Security enhancements include new customizable role-based access to blueprints, API Token Controls and integrations with secrets management platforms.
Through its software-as-a-service (SaaS) platform, Quali makes it possible to access Torque via either a cloud account or a user interface that connects to a GitHub account where blueprints are stored. The goal is to enable DevOps teams to maintain some control over how infrastructure is provisioned without impeding developer productivity, said Rosenberg, noting at a time when more organizations than ever are launching multiple application development projects, there is more sensitivity concerning developer velocity than ever.

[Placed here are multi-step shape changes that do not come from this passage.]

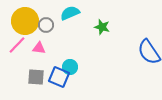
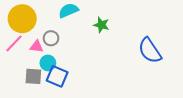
gray circle: (46, 25) -> (51, 38), moved
cyan circle: (70, 67) -> (48, 63), moved

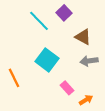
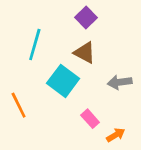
cyan line: (39, 21) -> (35, 44), moved, turned 60
brown triangle: (83, 37) -> (85, 53), moved

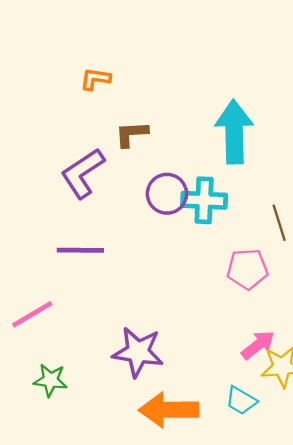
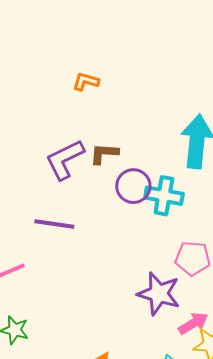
brown L-shape: (131, 134) -> (104, 154), moved
purple star: (138, 352) -> (159, 294), moved

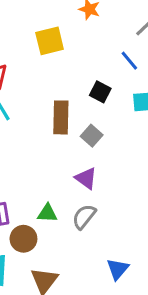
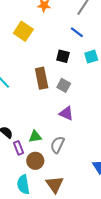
yellow square: (50, 41) -> (23, 31), turned -30
green triangle: (47, 213) -> (35, 137), moved
gray semicircle: (84, 217) -> (57, 145), moved

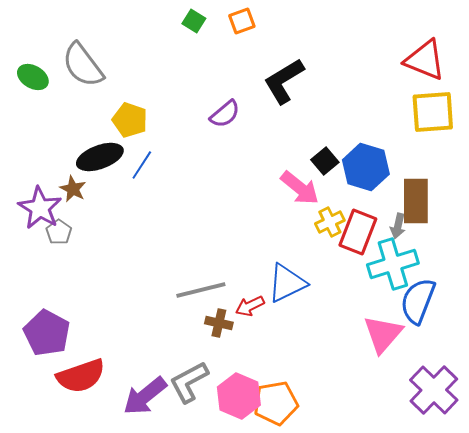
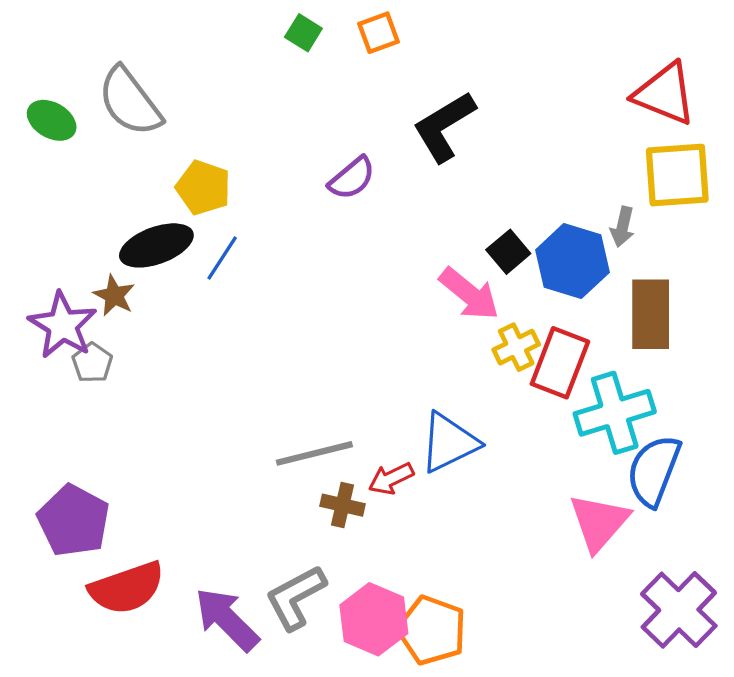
gray arrow: (398, 226) -> (623, 227), moved
purple arrow: (145, 396) -> (227, 619), turned 84
orange pentagon: (276, 403) -> (432, 630), turned 30

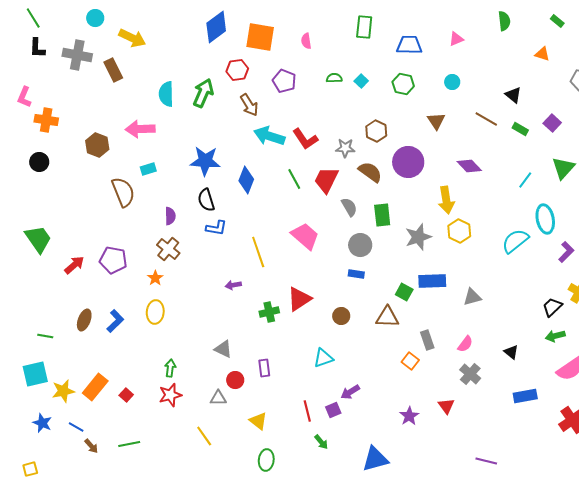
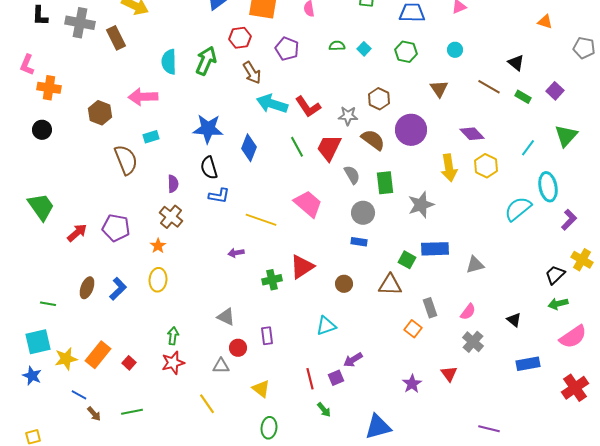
yellow hexagon: (459, 231) -> (486, 166), moved
yellow line: (258, 252) -> (261, 220), turned -52
blue star: (42, 423) -> (32, 376), moved

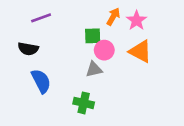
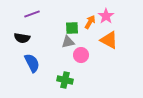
orange arrow: (113, 17) -> (90, 22), moved
pink circle: (104, 50) -> (81, 55), moved
gray triangle: (94, 69) -> (68, 42), moved

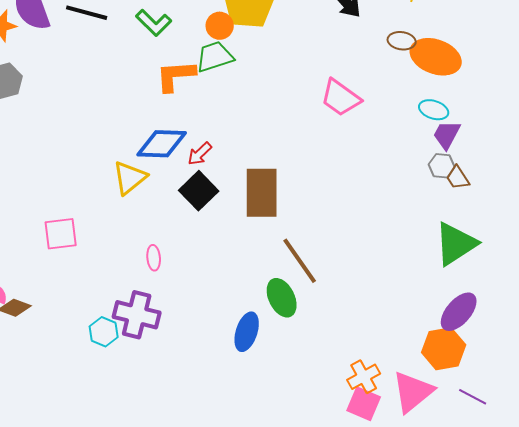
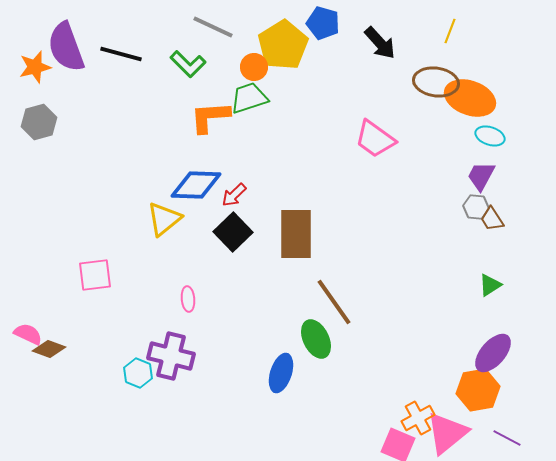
brown ellipse: (402, 41) -> (436, 82), size x1.6
cyan ellipse: (434, 110) -> (490, 136), moved
green triangle: (456, 244) -> (490, 285), size x0.5
orange cross: (364, 377) -> (418, 418), moved

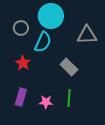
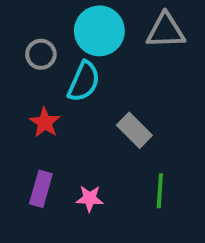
gray triangle: (87, 35) -> (166, 31), moved
green line: (69, 98) -> (160, 191), moved

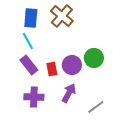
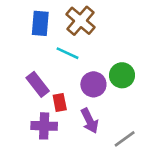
cyan line: (28, 41) -> (67, 53), moved, turned -36
red rectangle: (52, 69) -> (60, 103), moved
purple arrow: (69, 93) -> (90, 121), turned 126

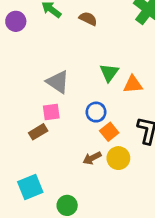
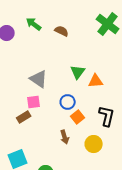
brown arrow: (92, 158) -> (65, 137), turned -80
yellow circle: (118, 158) -> (94, 144), moved

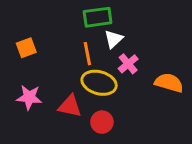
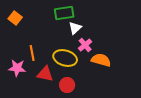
orange square: (26, 48) -> (15, 18), moved, turned -32
orange line: (87, 54) -> (32, 53), moved
orange semicircle: (169, 83) -> (101, 60), moved

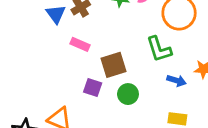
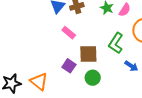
green L-shape: (159, 49) -> (116, 43), moved, turned 35
blue arrow: (176, 81) -> (131, 66), moved

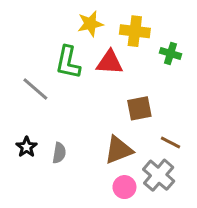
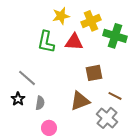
yellow cross: (135, 31) -> (91, 21), turned -30
green cross: (170, 53) -> (115, 36), size x1.6
gray line: (35, 89) -> (27, 78), moved
pink circle: (124, 187) -> (49, 128), moved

It’s a fact that infrastructure misconfigurations happen because developers make mistakes. It’s not uncommon for a port to be left open, for example, which cybercriminals later exploit to exfiltrate data. Quali is offering a DevOps platform that makes it possible to centrally apply policies that act as guardrails to prevent developers from making provisioning mistakes. An alternative to scripts created using tools such as Terraform, the blueprints can deploy complete application environments automatically. That approach also provides more visibility into how resources are being consumed.
Every minute a developer spends managing infrastructure theoretically is one less minute they could be spending writing code. As application environments become more complex, Rosenberg noted it’s becoming that much more challenging for developers to cope with managing infrastructure as code. The issue is that DevOps teams who could provision infrastructure for developers are being overwhelmed by the number of projects they need to manage. As a result, DevOps teams are becoming bottlenecks. Naturally, that only encourages more developers to provision infrastructure on their own, which, Rosenberg noted, leads to more mistakes being made.
It’s not clear when or even whether IT organizations will look for an alternative to provision infrastructure in a way that doesn’t rely on developers as much, but most seem to agree that developers have far better things to do with their time.